Black Scalpel Cityscapes by Damien Hirst
Damien Hirst new paintings, Black Scalpel Cityscapes, are displayed at the White Cube São Paolo. The paintings are made up of surgical instruments combined to create bird’s-eye views of urbanized areas from around the world.
Through his ‘Black Scalpel Cityscapes’ Hirst investigates the realities of modern life like surveillance, urbanization, globalization and the virtual nature of conflicts.
The Black Scalpel Cityscapes make reference to the military procedure of ‘surgical bombing’ or ‘surgical strikes’, commonly used in modern warfare, which aims to limit collateral damage by targeting precise areas for destruction. The suggestion of a remote, digital conflict inevitably reduces the tragic and devastating realities of war. In a similarly misleading manner, the perspective of an aerial map minimises the life beneath it to a series of detached systems and patterns of collective existence.
The paintings represents 17 cities that are either sites of recent conflict, cities relating to the artist’s own life, or centers of economic, political or religious significance. The selection includes Washington, DC; Rome and the Vatican City; Leeds (where the artist grew up); Beijing; Moscow; New York; London; Paris; and Baghdad.

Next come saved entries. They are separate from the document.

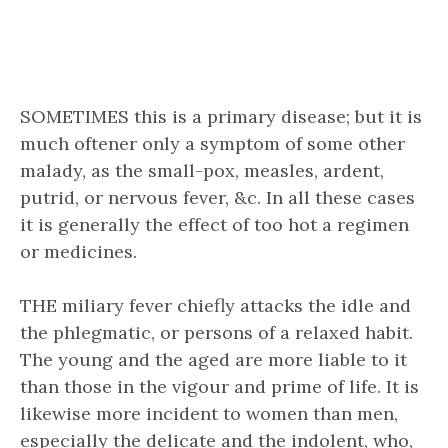
SOMETIMES this is a primary disease; but it is
much oftener only a symptom of some other
malady, as the small-pox, measles, ardent,
putrid, or nervous fever, &c. In all these cases
it is generally the effect of too hot a regimen
or medicines.
THE miliary fever chiefly attacks the idle and
the phlegmatic, or persons of a relaxed habit.
The young and the aged are more liable to it
than those in the vigour and prime of life. It is
likewise more incident to women than men,
especially the delicate and the indolent, who,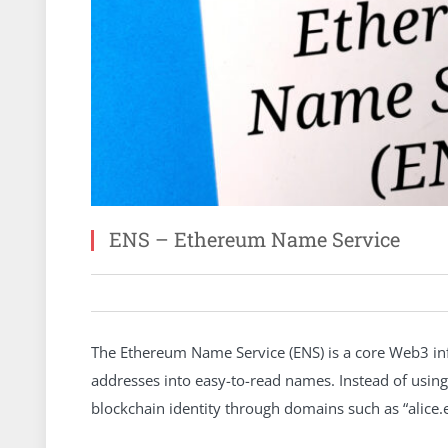
ENS – Ethereum Name Service
The Ethereum Name Service (ENS) is a core Web3 inf
addresses into easy-to-read names. Instead of using
blockchain identity through domains such as “alice.e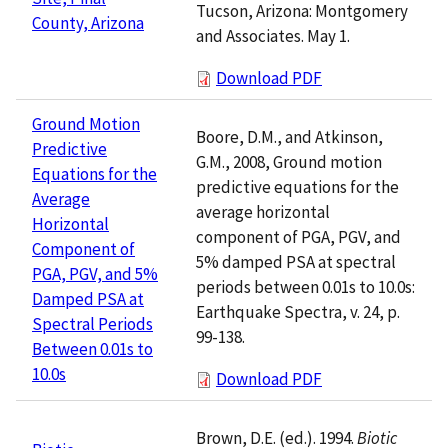
Tucson, Arizona: Montgomery
County, Arizona
and Associates. May 1.
Download PDF
Ground Motion
Boore, D.M., and Atkinson,
Predictive
G.M., 2008, Ground motion
Equations for the
predictive equations for the
Average
average horizontal
Horizontal
component of PGA, PGV, and
Component of
5% damped PSA at spectral
PGA, PGV, and 5%
periods between 0.01s to 10.0s:
Damped PSA at
Earthquake Spectra, v. 24, p.
Spectral Periods
99-138.
Between 0.01s to
10.0s
Download PDF
Brown, D.E. (ed.). 1994.
Biotic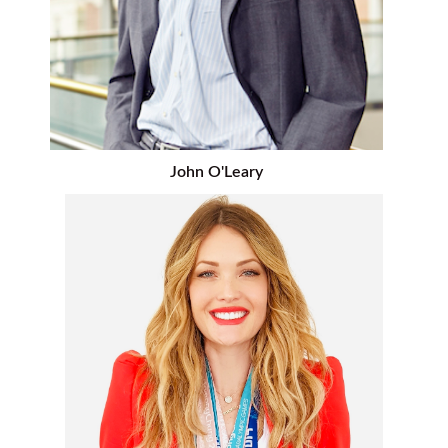
John O'Leary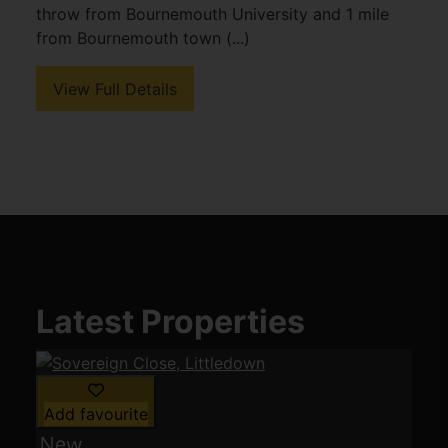
throw from Bournemouth University and 1 mile
from Bournemouth town (...)
View Full Details
Latest Properties
Add favourite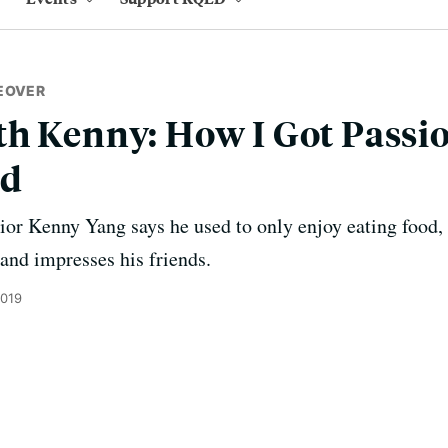
EOVER
h Kenny: How I Got Passi
od
or Kenny Yang says he used to only enjoy eating food,
and impresses his friends.
2019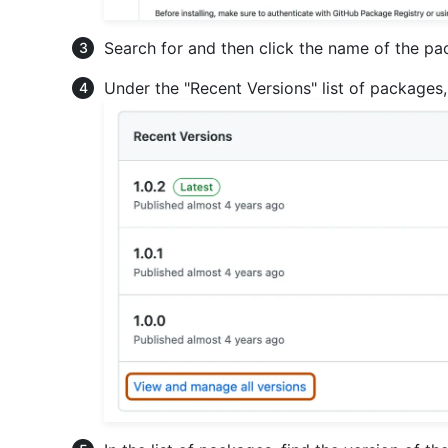
Search for and then click the name of the p
Under the "Recent Versions" list of packages,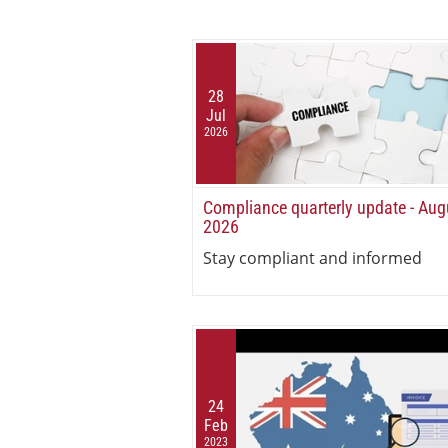
28
Jul
2026
Compliance quarterly update - Aug
2026
Stay compliant and informed
24
Feb
2023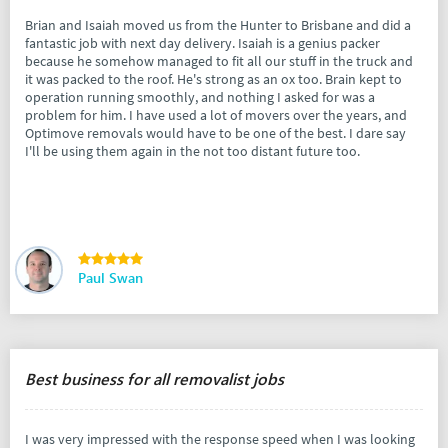
Brian and Isaiah moved us from the Hunter to Brisbane and did a
fantastic job with next day delivery. Isaiah is a genius packer
because he somehow managed to fit all our stuff in the truck and
it was packed to the roof. He's strong as an ox too. Brain kept to
operation running smoothly, and nothing I asked for was a
problem for him. I have used a lot of movers over the years, and
Optimove removals would have to be one of the best. I dare say
I'll be using them again in the not too distant future too.
Paul Swan
Best business for all removalist jobs
I was very impressed with the response speed when I was looking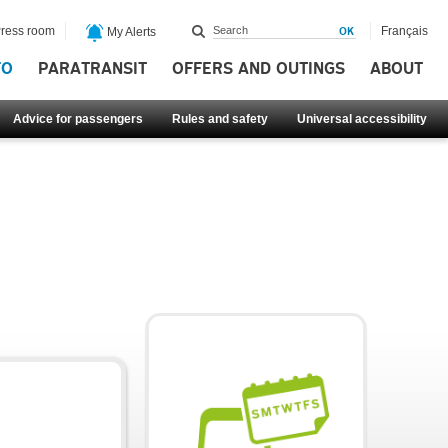
ress room
Français
My Alerts
FO
PARATRANSIT
OFFERS AND OUTINGS
ABOUT
Advice for passengers
Rules and safety
Universal accessibility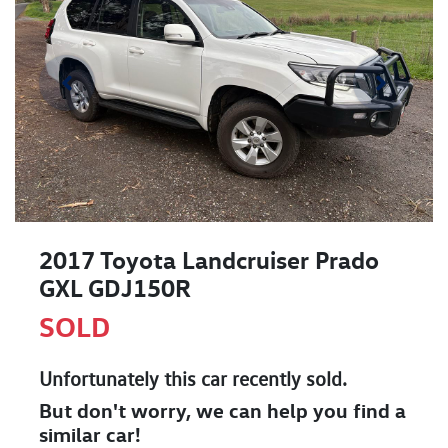
2017 Toyota Landcruiser Prado
GXL GDJ150R
SOLD
Unfortunately this
car
recently sold.
But don't worry, we can help you find a
similar
car
!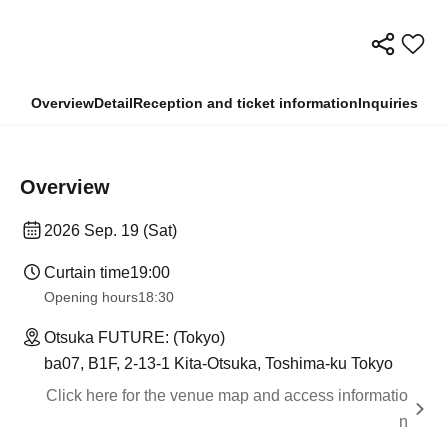
Overview
Detail
Reception and ticket information
Inquiries
Overview
2026 Sep. 19 (Sat)
Curtain time
19:00​ ​ ​ ​​ ​​ ​​ ​​ ​​ ​​ ​​ ​​ ​​ ​​ ​​ ​​ ​​ ​​ ​​ ​​ ​​ ​​ ​​ ​​ ​​ ​​ ​​ ​​ ​​ ​​ ​​ ​​ ​​ ​​ ​​ ​​ ​​ ​​ ​​ ​​ ​​ ​​ ​​ ​​ ​​ ​​ ​​ ​​ ​​ ​​ ​​ ​
Opening hours
18:30
Otsuka FUTURE: (Tokyo)
ba07, B1F, 2-13-1 Kita-Otsuka, Toshima-ku Tokyo
Click here for the venue map and access informatio
n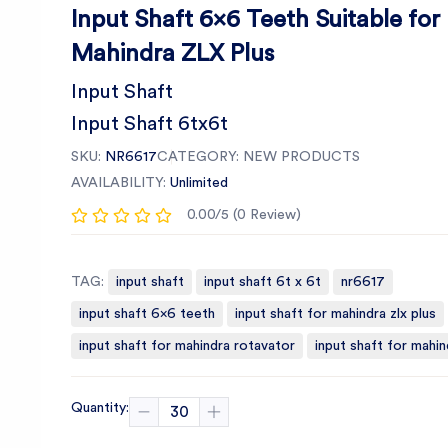
Input Shaft 6x6 Teeth Suitable for
Mahindra ZLX Plus
Input Shaft
Input Shaft 6tx6t
SKU:
NR6617
CATEGORY:
NEW PRODUCTS
AVAILABILITY:
Unlimited
0.00/5 (0 Review)
TAG:
input shaft
input shaft 6t x 6t
nr6617
input shaft 6x6 teeth
input shaft for mahindra zlx plus
input shaft for mahindra rotavator
input shaft for mahin
Quantity: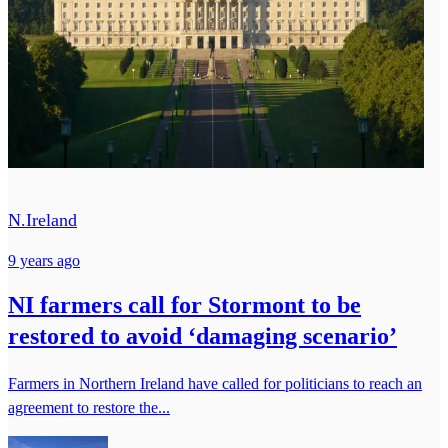
N.Ireland
9 years ago
NI farmers call for Stormont to be
restored to avoid ‘damaging scenario’
Farmers in Northern Ireland have called for politicians to reach an
agreement to restore the...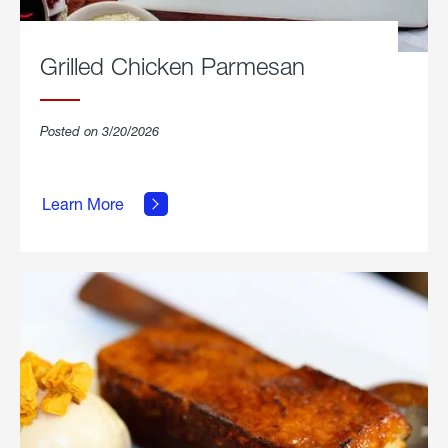
Grilled Chicken Parmesan
Posted on 3/20/2026
about
Grilled
Learn More
Chicken
Parmesan.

These portraits of living cities depict the man-made features and natural elements like buildings, rivers and roads in scalpels as well as razor blades, hooks, iron filings and safety-pins, all set against black backgrounds. The result is very graphic, eye-catching with a touch of poignancy.
Damien Hirst was born in 1965 in Bristol, UK. He lives and works in London and Gloucestershire. Solo exhibitions include ‘Relics’, Al Riwaq: Museum of Islamic Art, Doha (2013); ‘Artists Rooms’, New Art Gallery, Walsall (2012); ‘Cornucopia’, The Oceanographic Museum of Monaco (2010); ‘No Love Lost’, The Wallace Collection, London (2009); ‘Requiem’, Pinchuk Art Centre, Kiev (2009); ‘For the Love of God’, Rijksmuseum, Amsterdam (2008); Astrup Fearnley Museet fur Moderne Kunst, Oslo (2005); Museum of Fine Arts, Boston (2005); and ‘The Agony and the Ecstasy’, Archaeological Museum, Naples (2004). An exhibition of the artist’s private collection, ‘Murderme’, was held at Serpentine Gallery, London in 2006 and in the Pinacoteca Agnelli in Turin, 2012. In 2012, Tate Modern, London held a major retrospective of Hirst’s work to coincide with the London 2012 Cultural Olympiad. He received the DAAD fellowship in Berlin in 1994 and won the Turner Prize in 1995.